Faire des exercices de Pilates pour perdre la graisse du ventre (Marque X Images / Stockbyte / Getty Images)

Abdomen complet

Le «cent» est effectué comme un exercice d’échauffement. Allongez-vous dans la position couchée. Soulevez vos jambes en l'air et pliez vos genoux afin que vos mollets soient parallèles au sol. Placez votre menton sur la poitrine de sorte que vos épaules sont dégagées du tapis. Avec vos mains près de votre hanche, commencez à pomper vos bras de haut en bas pendant 10 séries de 10 répétitions.

Le roulis commence en position couchée, les bras au-dessus de la tête. Lentement, forcez-vous à vous asseoir et à atteindre vos orteils. Veillez à utiliser vos muscles abdominaux et non vos bras impulsivement. Redescendez avec le contrôle. Essayez-le 10 fois.

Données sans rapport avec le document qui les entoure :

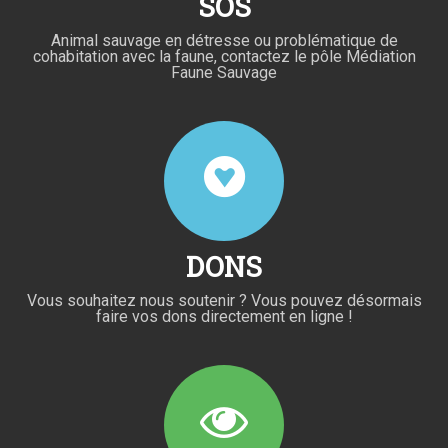
SOS
Animal sauvage en détresse ou problématique de
cohabitation avec la faune, contactez le pôle Médiation
Faune Sauvage
DONS
Vous souhaitez nous soutenir ? Vous pouvez désormais
faire vos dons directement en ligne !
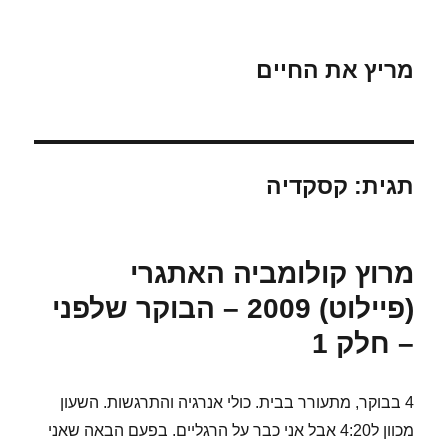
מריץ את החיים
תגית:
קסקדיה
מרוץ קולומביה האתגרי
(פיילוט) 2009 – הבוקר שלפני
– חלק 1
4 בבוקר, מתעורר בבית. כולי אנרגיה והתרגשות. השעון
מכוון ל4:20 אבל אני כבר על הרגליים. בפעם הבאה שאני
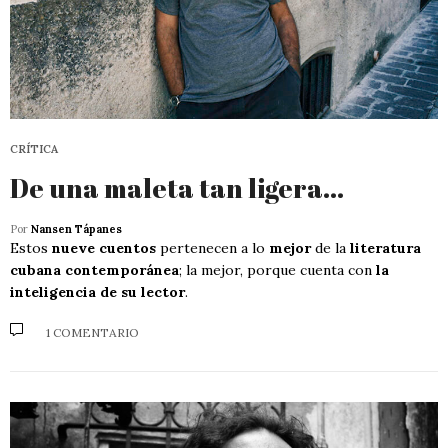
CRÍTICA
De una maleta tan ligera…
Por
Nansen Tápanes
Estos
nueve cuentos
pertenecen a lo
mejor
de la
literatura
cubana contemporánea
; la mejor, porque cuenta con
la
inteligencia de su lector
.
1 COMENTARIO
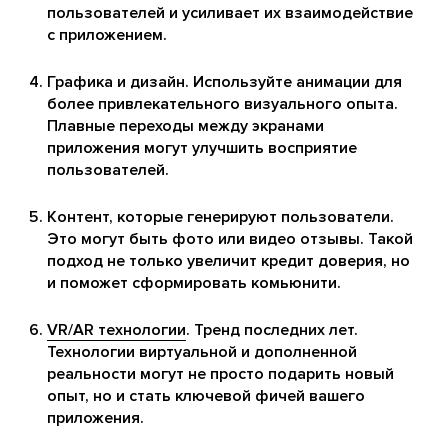
пользователей и усиливает их взаимодействие
с приложением.
Графика и дизайн. Используйте анимации для
более привлекательного визуального опыта.
Плавные переходы между экранами
приложения могут улучшить восприятие
пользователей.
Контент, которые генерируют пользователи.
Это могут быть фото или видео отзывы. Такой
подход не только увеличит кредит доверия, но
и поможет сформировать комьюнити.
VR/AR технологии
. Тренд последних лет.
Технологии виртуальной и дополненной
реальности могут не просто подарить новый
опыт, но и стать ключевой фичей вашего
приложения.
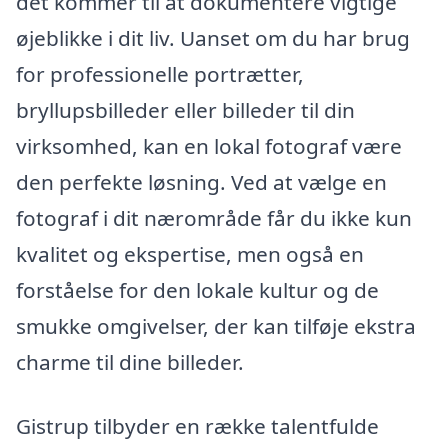
det kommer til at dokumentere vigtige
øjeblikke i dit liv. Uanset om du har brug
for professionelle portrætter,
bryllupsbilleder eller billeder til din
virksomhed, kan en lokal fotograf være
den perfekte løsning. Ved at vælge en
fotograf i dit nærområde får du ikke kun
kvalitet og ekspertise, men også en
forståelse for den lokale kultur og de
smukke omgivelser, der kan tilføje ekstra
charme til dine billeder.
Gistrup tilbyder en række talentfulde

Soulevez votre poitrine du sol en utilisant également tous vos muscles abdominaux. Commencez par vous allonger avec les genoux pliés et les pieds écartés de la largeur des hanches. Les mains doivent être derrière la tête. Ramenez lentement votre menton puis vos épaules et votre torse du tapis en allant contre vos genoux. Vos muscles abdominaux devraient faire le travail. Lentement, posez le bas du dos, une vertèbre à la fois. Faites cela 10 fois.

Bas de l'abdomen

Le «pont» agit sur les muscles abdominaux inférieurs, ainsi que sur le dos et les fesses. Allongez-vous dans votre décubitus dorsal avec les pieds écartés de la largeur des hanches. Vos mains doivent être détendues près de vos hanches. Soulevez lentement le bassin afin de créer un glissement de vos genoux au menton. Maintenez la position pendant cinq secondes. Abaissez le bas du dos avec contrôle. Répétez 10 fois.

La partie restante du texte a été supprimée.